Clifford R Jack1, Heather J Wiste2, Stephen D Weigand2, Walter A Rocca3, David S Knopman4, Michelle M Mielke2, Val J Lowe5, Matthew L Senjem5, Jeffrey L Gunter5, Gregory M Preboske5, Vernon S Pankratz2, Prashanthi Vemuri5, Ronald C Petersen4.   

Abstract

BACKGROUND: As preclinical Alzheimer's disease becomes a target for therapeutic intervention, the overlap between imaging abnormalities associated with typical ageing and those associated with Alzheimer's disease needs to be recognised. We aimed to characterise how typical ageing and preclinical Alzheimer's disease overlap in terms of β-amyloidosis and neurodegeneration.
METHODS: We measured age-specific frequencies of amyloidosis and neurodegeneration in individuals with normal cognitive function aged 50-89 years. Potential participants were randomly selected from the Olmsted County (MN, USA) population-based study of cognitive ageing and invited to participate in cognitive and imaging assessments. To be eligible for inclusion, individuals must have been judged clinically to have no cognitive impairment and have undergone amyloid PET, (18)F-fluorodeoxyglucose ((18)F-FDG) PET, and MRI. Imaging results were obtained from March 28, 2006, to Dec 3, 2013. Amyloid status (positive [A(+)] or negative [A(-)]) was determined by amyloid PET with (11)C Pittsburgh compound B. Neurodegeneration status (positive [N(+)] or negative [N(-)]) was determined by an Alzheimer's disease signature (18)F-FDG PET or hippocampal volume on MRI. We determined age-specific frequencies of the four groups (amyloid negative and neurodegeneration negative [A(-)N(-)], amyloid positive and neurodegeneration negative [A(+)N(-)], amyloid negative and neurodegeneration positive [A(-)N(+)], or amyloid positive and neurodegeneration positive [A(+)N(+)]) cross-sectionally using multinomial regression models. We also investigated associations of group frequencies with APOE ɛ4 status (assessed with DNA extracted from blood) and sex by including these covariates in the multinomial models.

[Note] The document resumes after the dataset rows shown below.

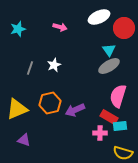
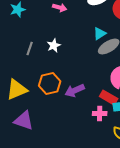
cyan triangle: (109, 50) -> (100, 34), moved, turned 32
purple triangle: (24, 140) -> (24, 121), size x1.5

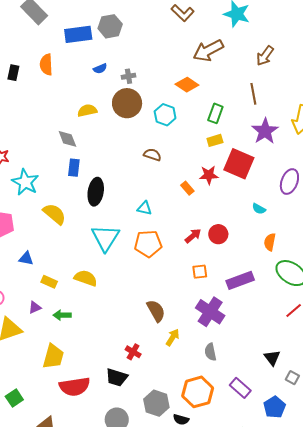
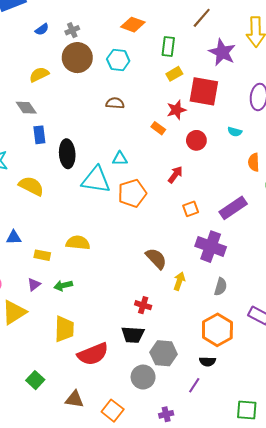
brown line: (253, 94) -> (202, 18), turned 65
red circle: (218, 234) -> (196, 140), moved
cyan triangle: (105, 238) -> (96, 180), moved, turned -40
gray semicircle: (210, 352) -> (221, 287), turned -138
gray hexagon: (156, 403) -> (164, 353), moved

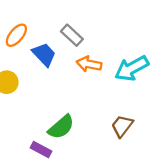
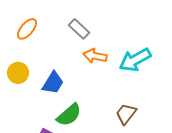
blue trapezoid: (44, 54) -> (53, 83), moved, turned 75

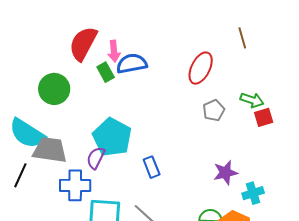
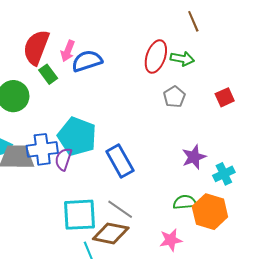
pink arrow: (114, 51) -> (68, 51), turned 35
green rectangle: (106, 72) -> (48, 74), moved
green arrow: (252, 100) -> (182, 59), moved
blue rectangle: (152, 167) -> (120, 161), size x1.5
blue cross: (75, 185) -> (42, 149), moved

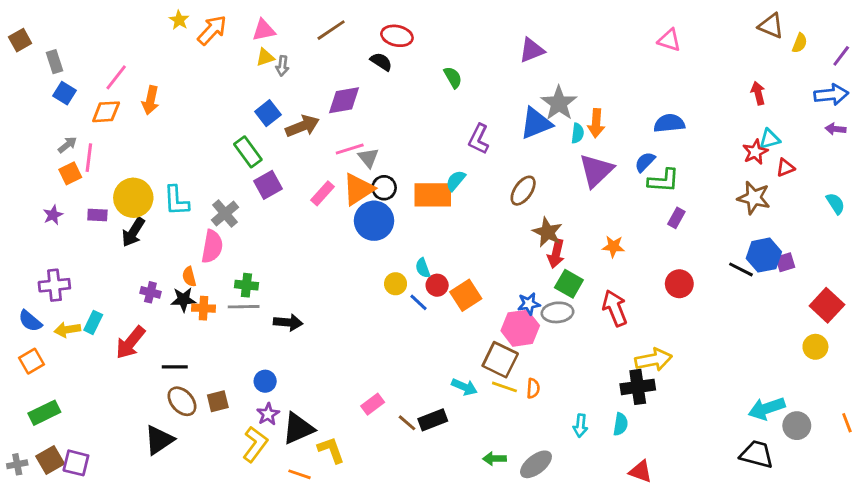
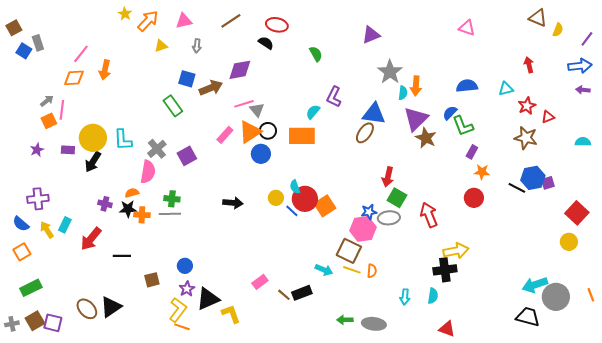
yellow triangle: (265, 57) -> (161, 46), moved
blue square: (64, 93) -> (24, 51), moved
blue square: (268, 113) -> (187, 79), turned -36
blue triangle: (536, 123) -> (374, 114), moved, turned 30
cyan triangle: (770, 139) -> (506, 89), moved
cyan semicircle: (456, 181) -> (313, 112), moved
green L-shape: (664, 181) -> (463, 126), turned 65
purple square: (268, 185) -> (187, 156), moved
cyan semicircle: (835, 203) -> (583, 142), turned -56
blue circle: (374, 221) -> (261, 154), size x0.7
brown star: (547, 232) -> (426, 138), moved
orange star: (613, 246) -> (482, 172), moved
orange semicircle: (189, 277) -> (132, 193), turned 88
red circle: (437, 285) -> (305, 199), size x1.6
black arrow: (288, 322) -> (233, 203), moved
yellow arrow: (67, 330) -> (47, 230), turned 66
brown ellipse: (182, 401) -> (87, 309), moved
gray circle: (797, 426) -> (556, 297), size x1.4
gray ellipse: (536, 464) -> (374, 324), turned 45
orange line: (300, 474) -> (182, 327), moved

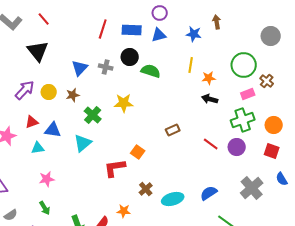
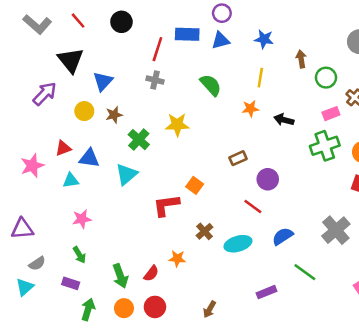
brown arrow: (217, 22) -> (301, 59), moved
red line: (103, 29) -> (157, 49), moved
black circle: (130, 57) -> (121, 22), moved
green circle: (244, 65) -> (326, 78), size x0.7
blue triangle: (80, 68) -> (103, 81), moved
green semicircle: (151, 71) -> (211, 85), turned 30
orange star: (209, 78) -> (250, 109), moved
purple arrow: (25, 90) -> (45, 94), moved
red line: (211, 144) -> (253, 207), moved
purple circle: (237, 147) -> (268, 179), moved

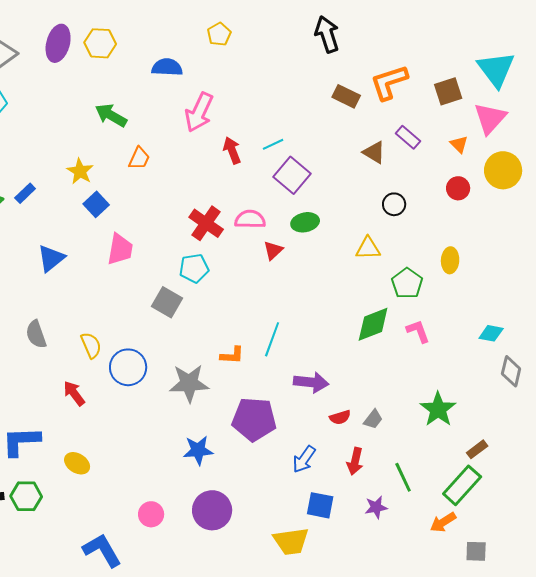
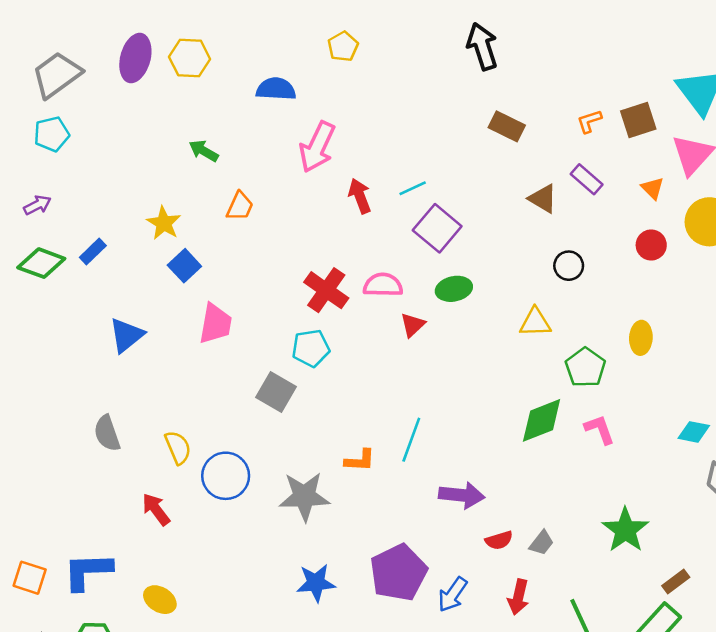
orange L-shape: (389, 82) -> (589, 121), moved, size x0.5
green arrow: (111, 115) -> (204, 151), size x0.7
purple pentagon: (254, 419) -> (398, 573), moved, turned -30

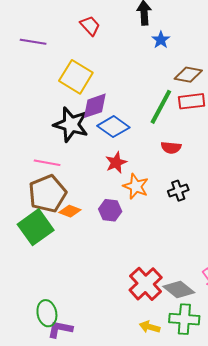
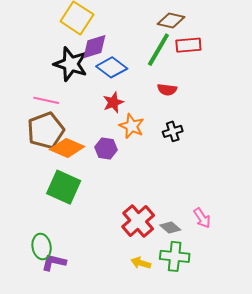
brown diamond: (188, 75) -> (171, 20), moved
orange diamond: (70, 211) -> (67, 148), size x1.6
green square: (36, 227) -> (64, 187), moved, turned -32
gray diamond: (179, 289) -> (170, 227), size x0.7

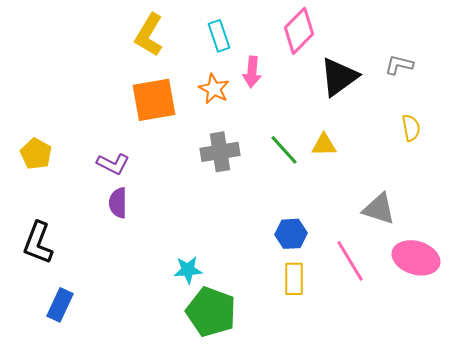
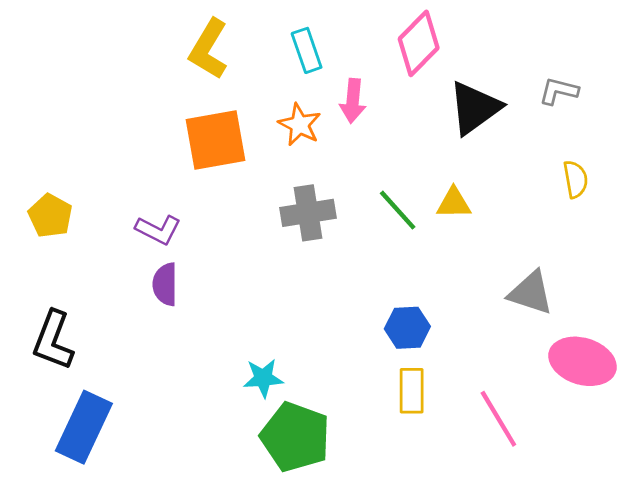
pink line: (350, 261) -> (498, 419), moved
blue rectangle: (60, 305) -> (84, 427), size x1.5

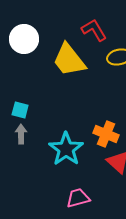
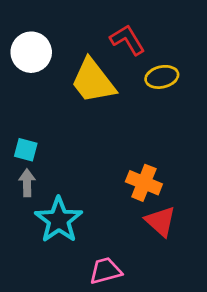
cyan star: (66, 149) -> (59, 220), moved

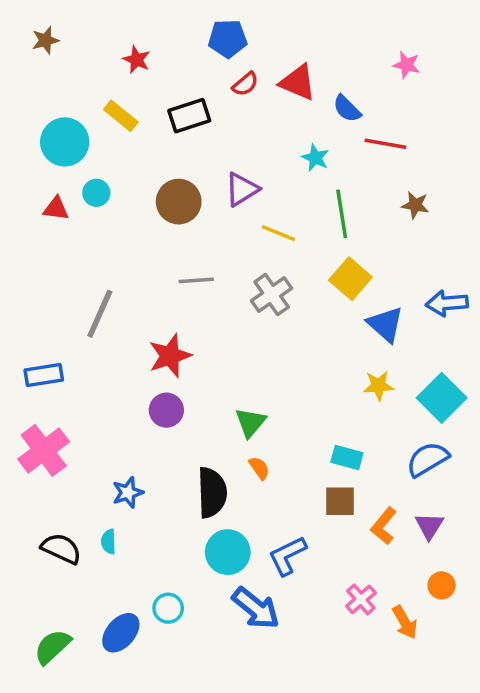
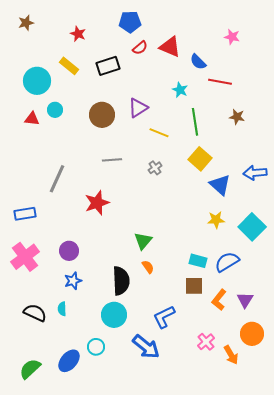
gray cross: (272, 294) -> (155, 168), size x0.6
purple circle: (166, 410) -> (69, 251), moved
blue semicircle: (428, 459) -> (227, 262), moved
cyan circle: (228, 552) -> (114, 315), moved
orange circle: (442, 585) -> (252, 334), size x1.5

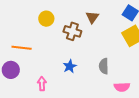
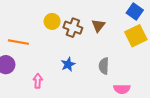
brown triangle: (92, 17) -> (98, 26), moved
yellow circle: (46, 19) -> (52, 21), moved

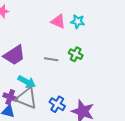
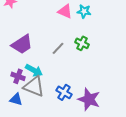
gray line: (51, 59) -> (58, 48), turned -56
purple cross: (10, 97) -> (18, 76), moved

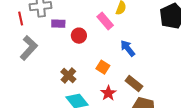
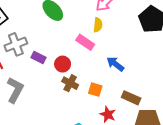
purple rectangle: (58, 24) -> (39, 58), turned 40
brown cross: (68, 76) -> (70, 83), moved

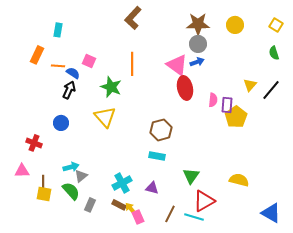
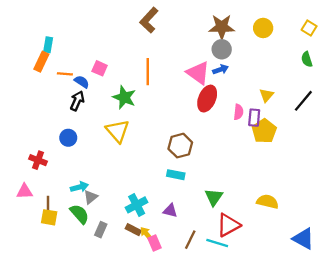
cyan rectangle: (58, 30) -> (48, 45), moved
yellow triangle: (250, 85) -> (266, 95), moved
red ellipse: (185, 88) -> (207, 99), turned 35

FINDINGS: The study population consisted of 985 eligible participants. The population frequency of A(-)N(-) was 100% (n=985) at age 50 years and fell to 17% (95% CI 11-24) by age 89 years. The frequency of A(+)N(-) increased to 28% (24-32) at age 74 years, then decreased to 17% (11-25) by age 89 years. The frequency of A(-)N(+) increased from age 60 years, reaching 24% (16-34) by age 89 years. The frequency of A(+)N(+) increased from age 65 years, reaching 42% (31-52) by age 89 years. The results from our multinomial models suggest that A(+)N(-) and A(+)N(+) were more frequent in APOE ɛ4 carriers than in non-carriers and that A(+)N(+) was more, and A(+)N(-) less frequent in men than in women.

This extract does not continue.